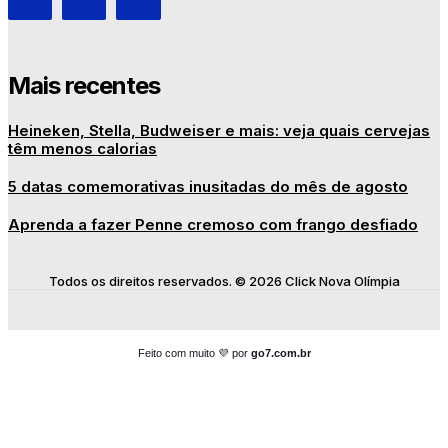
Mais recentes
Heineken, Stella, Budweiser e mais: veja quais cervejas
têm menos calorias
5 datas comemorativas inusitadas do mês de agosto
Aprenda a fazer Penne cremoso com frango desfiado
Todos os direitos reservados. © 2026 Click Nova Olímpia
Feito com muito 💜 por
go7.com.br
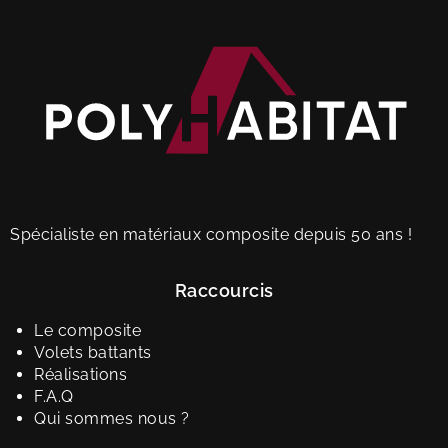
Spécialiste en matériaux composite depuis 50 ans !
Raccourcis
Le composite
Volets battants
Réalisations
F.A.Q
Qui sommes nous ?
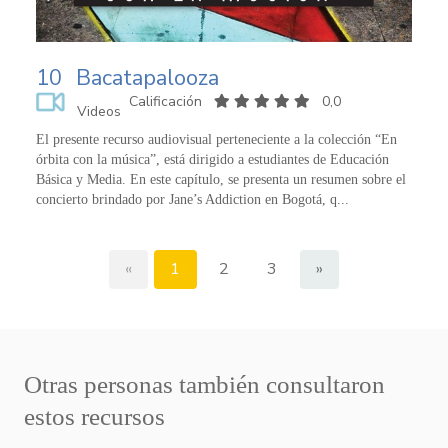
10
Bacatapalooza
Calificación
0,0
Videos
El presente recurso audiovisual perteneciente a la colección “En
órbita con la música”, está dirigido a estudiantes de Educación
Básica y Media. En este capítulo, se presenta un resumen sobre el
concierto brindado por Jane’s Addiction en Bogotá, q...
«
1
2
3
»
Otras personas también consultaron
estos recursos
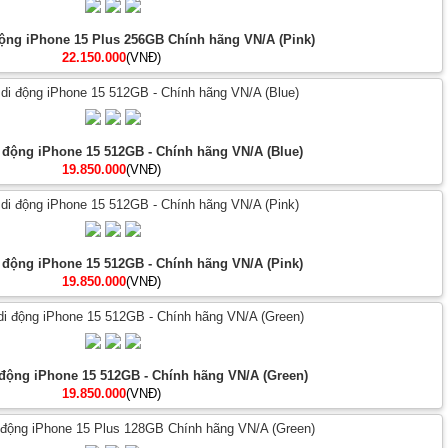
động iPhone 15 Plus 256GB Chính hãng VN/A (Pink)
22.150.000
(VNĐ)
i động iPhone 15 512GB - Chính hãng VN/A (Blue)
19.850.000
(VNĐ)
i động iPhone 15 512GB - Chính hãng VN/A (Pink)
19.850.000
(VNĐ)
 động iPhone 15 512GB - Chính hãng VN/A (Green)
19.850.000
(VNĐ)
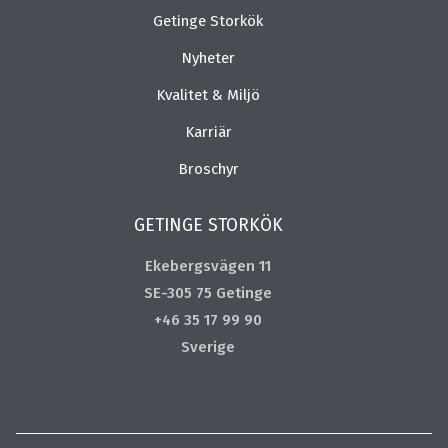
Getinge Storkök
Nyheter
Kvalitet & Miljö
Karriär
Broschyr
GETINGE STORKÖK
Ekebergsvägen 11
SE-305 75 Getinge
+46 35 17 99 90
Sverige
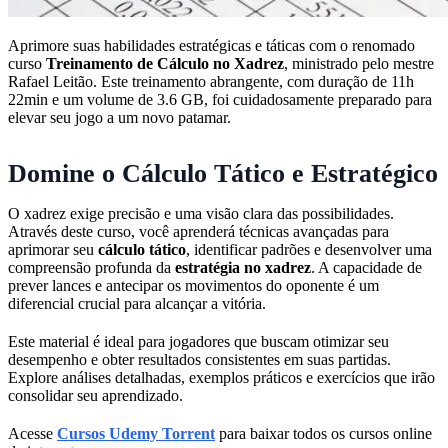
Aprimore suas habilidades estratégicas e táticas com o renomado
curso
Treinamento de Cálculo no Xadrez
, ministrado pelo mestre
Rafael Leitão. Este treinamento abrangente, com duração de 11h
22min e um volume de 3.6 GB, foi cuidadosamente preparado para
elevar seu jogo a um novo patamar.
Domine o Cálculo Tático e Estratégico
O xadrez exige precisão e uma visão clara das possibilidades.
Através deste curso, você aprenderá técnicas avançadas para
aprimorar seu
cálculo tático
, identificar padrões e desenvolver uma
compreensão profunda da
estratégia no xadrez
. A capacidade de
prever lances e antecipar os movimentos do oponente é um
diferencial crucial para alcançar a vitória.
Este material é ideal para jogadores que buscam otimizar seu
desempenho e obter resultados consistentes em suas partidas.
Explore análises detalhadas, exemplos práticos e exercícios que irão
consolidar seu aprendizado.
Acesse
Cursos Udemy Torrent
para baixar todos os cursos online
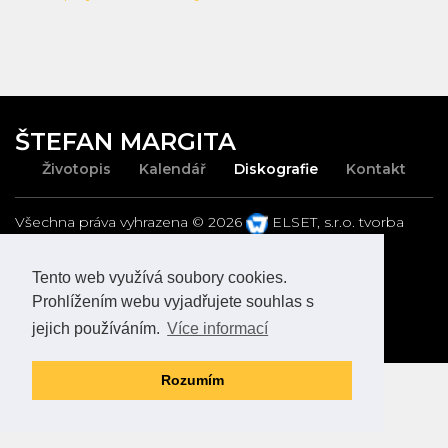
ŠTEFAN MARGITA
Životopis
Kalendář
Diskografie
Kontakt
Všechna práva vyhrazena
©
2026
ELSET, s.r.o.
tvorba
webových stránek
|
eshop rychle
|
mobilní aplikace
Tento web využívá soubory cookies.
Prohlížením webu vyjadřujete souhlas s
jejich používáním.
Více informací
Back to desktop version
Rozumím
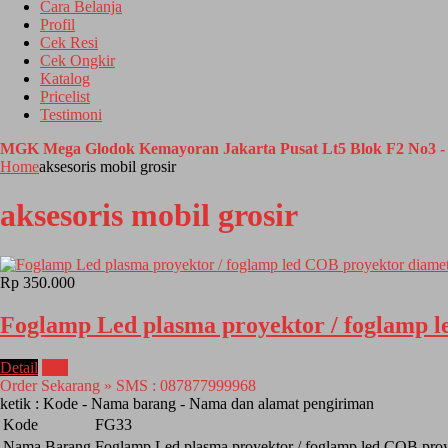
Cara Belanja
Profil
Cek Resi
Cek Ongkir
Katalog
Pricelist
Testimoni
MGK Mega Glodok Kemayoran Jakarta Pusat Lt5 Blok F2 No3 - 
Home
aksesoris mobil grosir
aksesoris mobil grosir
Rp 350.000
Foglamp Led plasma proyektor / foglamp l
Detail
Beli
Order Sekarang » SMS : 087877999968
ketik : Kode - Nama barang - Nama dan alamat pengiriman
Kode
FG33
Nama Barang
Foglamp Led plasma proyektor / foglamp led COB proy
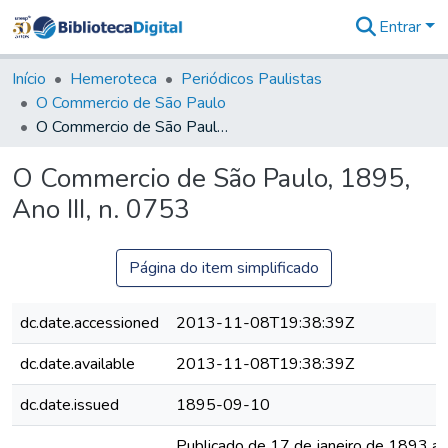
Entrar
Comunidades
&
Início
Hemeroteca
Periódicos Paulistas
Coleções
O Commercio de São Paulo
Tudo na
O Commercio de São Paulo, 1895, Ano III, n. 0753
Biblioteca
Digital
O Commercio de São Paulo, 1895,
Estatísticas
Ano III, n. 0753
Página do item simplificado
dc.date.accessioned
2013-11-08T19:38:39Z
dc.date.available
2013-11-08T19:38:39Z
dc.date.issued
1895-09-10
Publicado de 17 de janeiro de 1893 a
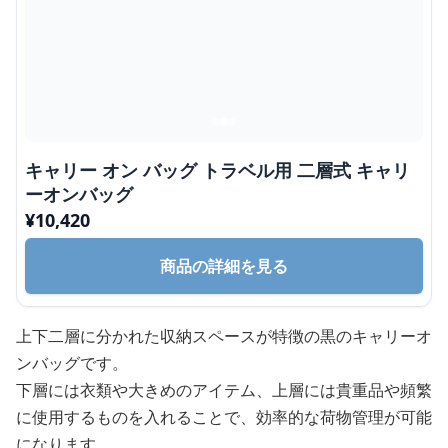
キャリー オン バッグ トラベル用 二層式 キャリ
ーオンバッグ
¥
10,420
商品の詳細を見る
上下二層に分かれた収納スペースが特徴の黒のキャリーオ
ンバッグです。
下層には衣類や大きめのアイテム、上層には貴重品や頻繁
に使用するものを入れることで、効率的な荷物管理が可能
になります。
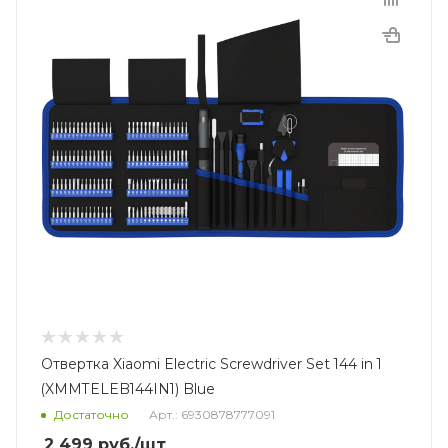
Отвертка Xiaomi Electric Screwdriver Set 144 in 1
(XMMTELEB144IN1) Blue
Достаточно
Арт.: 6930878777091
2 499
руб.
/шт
════
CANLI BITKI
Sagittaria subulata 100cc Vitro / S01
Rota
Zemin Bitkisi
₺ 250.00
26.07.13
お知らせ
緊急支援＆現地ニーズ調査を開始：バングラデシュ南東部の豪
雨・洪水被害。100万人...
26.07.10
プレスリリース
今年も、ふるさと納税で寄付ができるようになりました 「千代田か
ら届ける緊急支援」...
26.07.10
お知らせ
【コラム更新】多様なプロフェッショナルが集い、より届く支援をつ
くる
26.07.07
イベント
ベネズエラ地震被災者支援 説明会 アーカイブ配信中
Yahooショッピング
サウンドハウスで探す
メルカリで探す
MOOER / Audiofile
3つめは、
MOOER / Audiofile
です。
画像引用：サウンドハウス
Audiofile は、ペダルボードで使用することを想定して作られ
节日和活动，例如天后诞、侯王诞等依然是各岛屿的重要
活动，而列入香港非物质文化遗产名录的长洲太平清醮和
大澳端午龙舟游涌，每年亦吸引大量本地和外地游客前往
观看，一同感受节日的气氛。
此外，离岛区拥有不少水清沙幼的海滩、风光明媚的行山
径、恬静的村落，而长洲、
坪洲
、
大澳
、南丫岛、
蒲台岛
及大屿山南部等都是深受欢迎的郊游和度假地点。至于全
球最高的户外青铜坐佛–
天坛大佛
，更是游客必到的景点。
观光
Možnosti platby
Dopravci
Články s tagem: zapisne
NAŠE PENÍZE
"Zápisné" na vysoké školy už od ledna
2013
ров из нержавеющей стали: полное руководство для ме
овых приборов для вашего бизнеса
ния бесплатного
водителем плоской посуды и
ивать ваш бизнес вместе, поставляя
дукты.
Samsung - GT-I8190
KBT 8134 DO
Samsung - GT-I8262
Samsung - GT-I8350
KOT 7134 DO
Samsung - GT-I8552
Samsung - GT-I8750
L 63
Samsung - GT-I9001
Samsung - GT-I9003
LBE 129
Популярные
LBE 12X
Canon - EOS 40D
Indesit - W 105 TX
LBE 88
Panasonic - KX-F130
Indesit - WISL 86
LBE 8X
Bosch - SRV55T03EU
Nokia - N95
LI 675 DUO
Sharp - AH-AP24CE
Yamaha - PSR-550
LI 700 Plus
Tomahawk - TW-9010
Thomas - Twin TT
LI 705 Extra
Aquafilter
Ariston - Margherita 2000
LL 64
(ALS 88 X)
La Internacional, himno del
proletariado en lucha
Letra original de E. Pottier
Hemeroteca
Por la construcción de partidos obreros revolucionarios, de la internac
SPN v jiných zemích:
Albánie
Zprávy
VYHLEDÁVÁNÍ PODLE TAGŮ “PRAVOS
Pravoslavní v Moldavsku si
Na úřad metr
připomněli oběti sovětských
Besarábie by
════
**Problem statement:** Using the records above, report each line with the string "composite".

**Written answer:**
Spécialiste en matériaux composite depuis 50 ans !
Le composite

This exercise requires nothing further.